The biggest benefit of XProc 3.0 in my view is that it promises
sustainability (assuming we do our work) beyond the sustainability of a
particular toolchain.
But even bigger than 'the biggest benefit' at this moment, it is also
possible to build and deploy XDM-based processes (XProc with embedded
XSLT/XQuery as needed) that are deterministic, verifiable, and testable.
Rigorous testability is not a requirement for every system at every level.
But if some kinds of systems require rigorous testability, the technology
as a whole needs to be able to support it.

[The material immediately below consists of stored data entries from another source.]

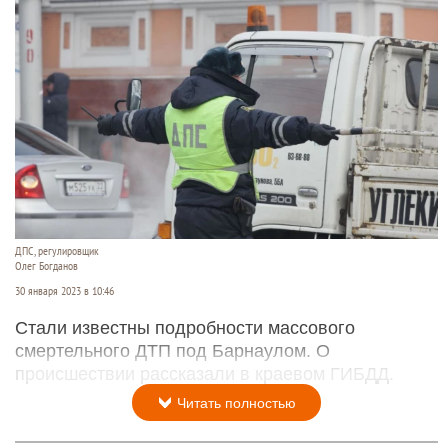
ДПС, регулировщик
Олег Богданов
30 января 2023 в 10:46
Стали известны подробности массового
смертельного ДТП под Барнаулом. О
происшествии рассказали в краевом ГИБДД.
Читать полностью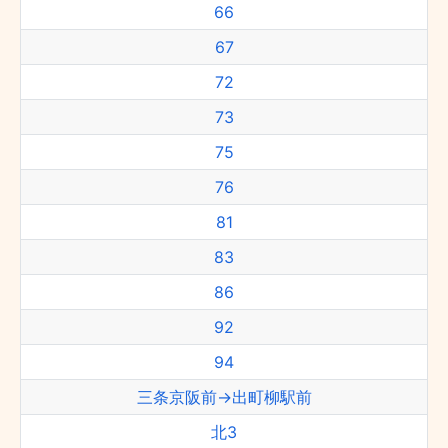
66
67
72
73
75
76
81
83
86
92
94
三条京阪前→出町柳駅前
北3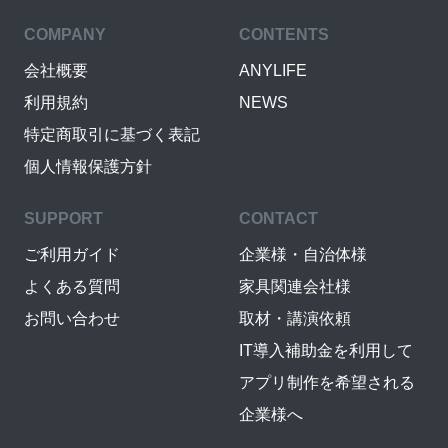
COMPANY
CONTENTS
会社概要
ANYLIFE
利用規約
NEWS
特定商取引に基づく表記
個人情報保護方針
SUPPORT
CONTACT
ご利用ガイド
企業様・自治体様
よくある質問
家具関連会社様
お問い合わせ
取材・講演依頼
IT導入補助金を利用して
アプリ制作を希望される
企業様へ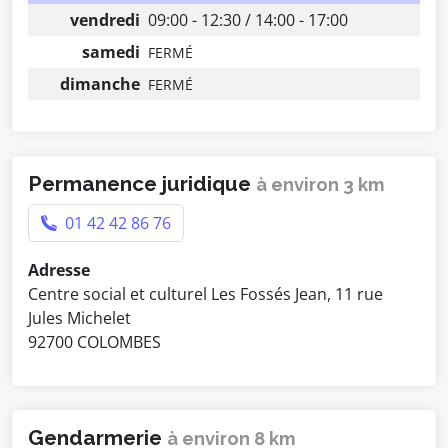
vendredi
09:00 - 12:30 / 14:00 - 17:00
samedi
FERMÉ
dimanche
FERMÉ
Permanence juridique
à environ 3 km
01 42 42 86 76
Adresse
Centre social et culturel Les Fossés Jean, 11 rue
Jules Michelet
92700 COLOMBES
Gendarmerie
à environ 8 km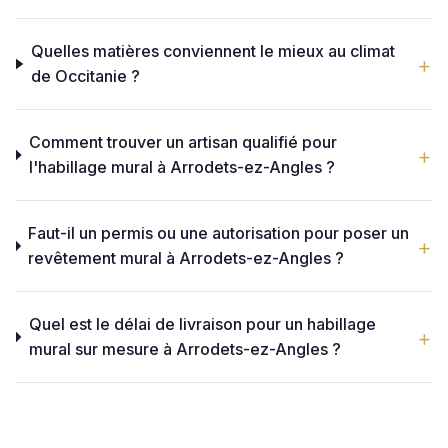
Quelles matières conviennent le mieux au climat
de Occitanie ?
Comment trouver un artisan qualifié pour
l'habillage mural à Arrodets-ez-Angles ?
Faut-il un permis ou une autorisation pour poser un
revêtement mural à Arrodets-ez-Angles ?
Quel est le délai de livraison pour un habillage
mural sur mesure à Arrodets-ez-Angles ?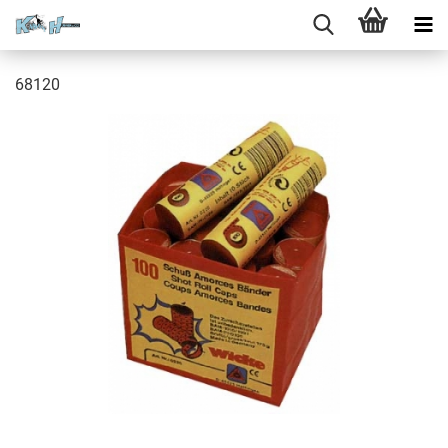
68120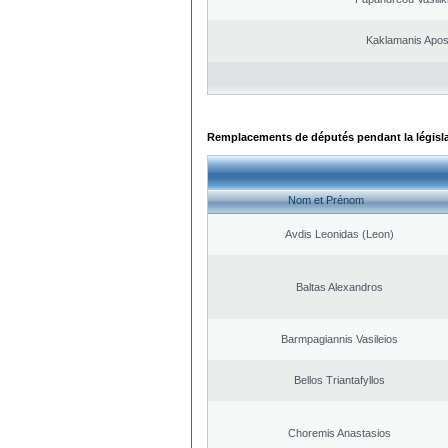
Kaklamanis Apos
Remplacements de députés pendant la législ
Nom et Prénom
Avdis Leonidas (Leon)
Baltas Alexandros
Barmpagiannis Vasileios
Bellos Triantafyllos
Choremis Anastasios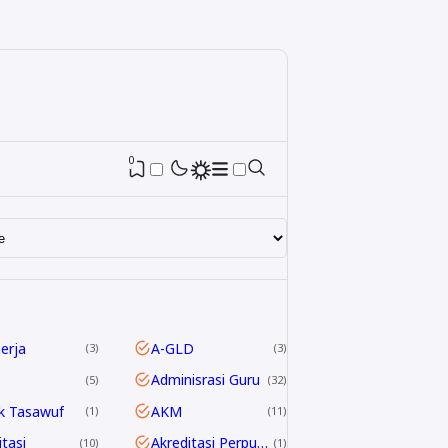
0
nerja
A-GLD
3
3
Adminisrasi Guru
5
32
k Tasawuf
AKM
1
11
itasi
Akreditasi Perpustakaan
10
1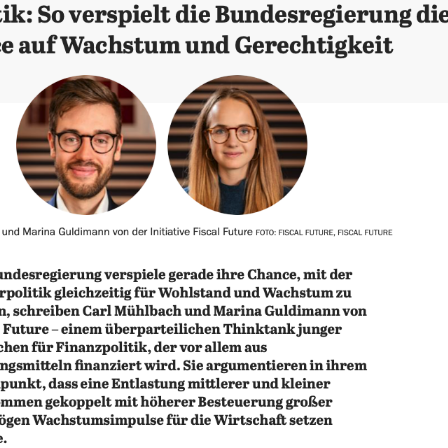
Adresse*
Adresse*
t bestätige ich das Laden von reCAPTCHA. Es gelten die Google-
utzbestimmungen
und
Nutzungsbedingungen
.
t bestätige ich das Laden von reCAPTCHA. Es gelten die Google-
utzbestimmungen
und
Nutzungsbedingungen
.
echen
Abonnieren
echen
Abonnieren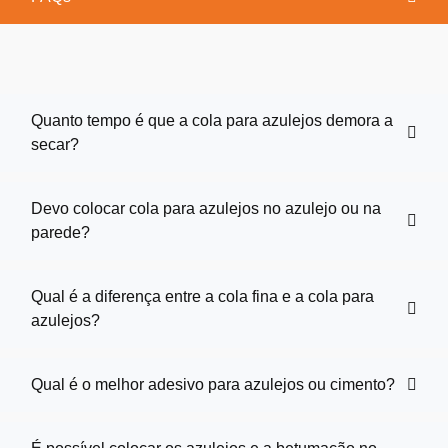
Quanto tempo é que a cola para azulejos demora a
secar?
Devo colocar cola para azulejos no azulejo ou na
parede?
Qual é a diferença entre a cola fina e a cola para
azulejos?
Qual é o melhor adesivo para azulejos ou cimento?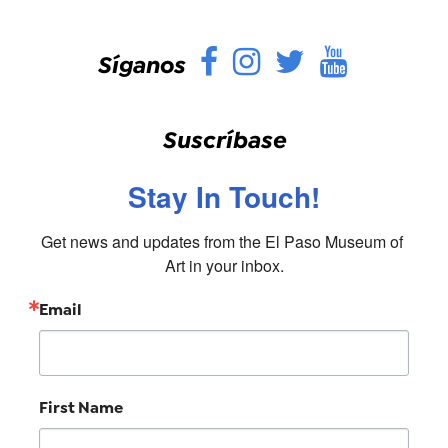
Facebook
Instagram
Twitter
YouTu
Síganos
Suscríbase
Stay In Touch!
Get news and updates from the El Paso Museum of 
Art in your inbox.
Email
First Name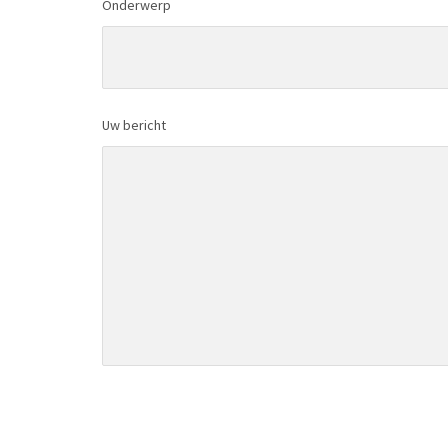
Onderwerp
Uw bericht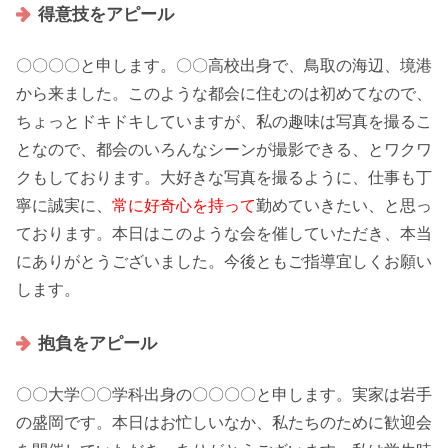
得意技をアピール
〇〇〇〇と申します。〇〇高校出身で、鳥取の海辺、境港
から来ました。このような
都会
に住むのは初めてなので、
ちょっとドキドキしていますが、私の趣味は
写真を撮るこ
と
なので、都会の
いろんなシーン
が撮影できる、とワクワ
クもしております。大好きな写真を撮るように、仕事も丁
寧に誠実に、
常に好奇心を持って
勤めていきたい、と思っ
ております。本日は
このような会
を催していただき、本当
にありがとうございました。今後とも
ご指導
宜しくお願い
します。
抱負をアピール
〇〇大学〇〇学科出身の〇〇〇〇と申します。実家は岩手
の盛岡です。本日はお忙しいなか、私たちのために
歓迎会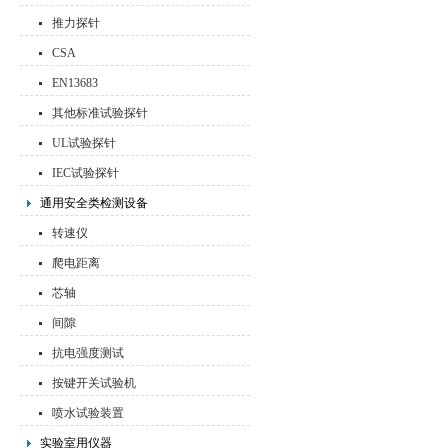
推力探针
CSA
EN13683
其他标准试验探针
UL试验探针
IEC试验探针
通用安全类检测设备
转速仪
爬电距离
芯轴
间隙
抗电强度测试
按键开关试验机
喷水试验装置
实验室用仪器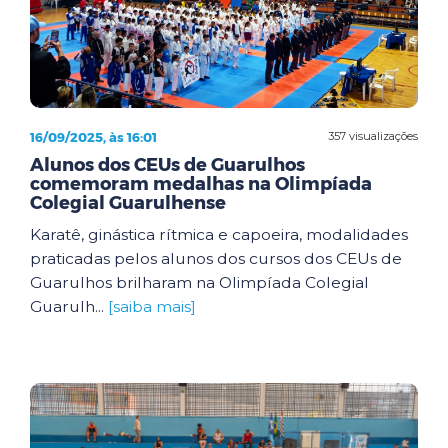
16/09/2025, às 16:01
357 visualizações
Alunos dos CEUs de Guarulhos
comemoram medalhas na Olimpíada
Colegial Guarulhense
Karatê, ginástica rítmica e capoeira, modalidades
praticadas pelos alunos dos cursos dos CEUs de
Guarulhos brilharam na Olimpíada Colegial
Guarulh...
[saiba mais]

The accessibility (wrt to both openness and sustainability) and testability
of XProc and XSLT stand in marked contrast to the kinds of black box
processes that are now being entrusted these days with various kinds of
vital and not-so-vital operations.
Yet at the same time, outdated information and myths persist and even
late-generation XSLT, XQuery and XProc are regarded as not worth the
trouble, while developers think about which hot new technology they should
be looking at.
It seems to me there are opportunities here for those bold enough to bear
down against the grain.
https://github.com/usnistgov/oscal-xproc3.
Regards, Wendell
On Sat, Jan 18, 2025 at 8:26b/PM dvint dvint@xxxxxxxxx <
xsl-list-service@xxxxxxxxxxxxxxxxxxxxxx> wrote:
> I hadn't but part of my problem is the team is not xml aligned any more. I
> was trying to avoid xslt by using Python when that seemed to fail me.
>
>
>
> Sent from my Verizon, Samsung Galaxy smartphone
>
>
> -------- Original message --------
> From: "Wendell Piez wapiez@xxxxxxxxxxxxxxx" <
> xsl-list-service@xxxxxxxxxxxxxxxxxxxxxx>
> Date: 1/18/25 2:44 PM (GMT-08:00)
> To: xsl-list@xxxxxxxxxxxxxxxxxxxxxx
> Subject: Re: [xsl] Running XSLT from Python
>
> Dan,
>
> Have you considered XProc 3.0? It is able to read HTML the same as it does
> XML. While bad inputs are bad inputs, it is also good for detecting and/or
> repairing them. It can embed and use Schematron and XSLT; you might also
> find many of the things you need to do are achievable by XProc alone.
>
> Two XProc implementations are now available, Morgana XProc III, and XML
> Calabash 3.0.
>
> More references can be provided --
>
> Regards, Wendell
>
>
>
> On Fri, Jan 17, 2025 at 6:16b/PM dvint@xxxxxxxxx <
> xsl-list-service@xxxxxxxxxxxxxxxxxxxxxx> wrote:
>
>> First off, is anyone aware of a good way to merge a bunch of HTML
>> techdoc pages into a single HTML so a PDF file can be generated with
>> something like Prince or Weasyprint? I didn't find anything so I went
>> down this the following path.
>>
>> For this effort I decided to see what coPilot would come up with for
>> this task. It has been an interesting experiment for the proof of
>> concept effort but now I need to get this production ready. I was also
>> initially trying to avoid using XSLT as I'm the only one on the team
>> that likes XLST and I was processing HTML that isn't well-formed.
>>
>> CoPilot created some Python using BeautifulSoup initially. My forst
>> discovery is that Beautiful soup seems to be good for extracting content
>> from the HTML, but I haven't found a way to process it like XSLT - maybe
>> my mind has been warpped by XSL and tools like Omnimark and I just don't
>> see the path. Anyway after trying to do the job with BeautifulSoup, I
>> started looking for a way to integrate XSLT and coPilot took me to
>> lxml/etree.
>>
>> With etree I was able to start developing the core part of the
>> processing. Here is the flow of the geenral program:
>> 1) Extract the navigation/TOC from one of the HTML files. I did this
>> with BeautifulSoup because the HTML is not well-formed and I just needed
>> to extract a single element.
>> 2) I processed all the HTML and made a new copy in a subfolder. Using
>> BeautifulSoup again, I extracted the body of the HTML pages. The body
>> content is well-formed, the head content isn't.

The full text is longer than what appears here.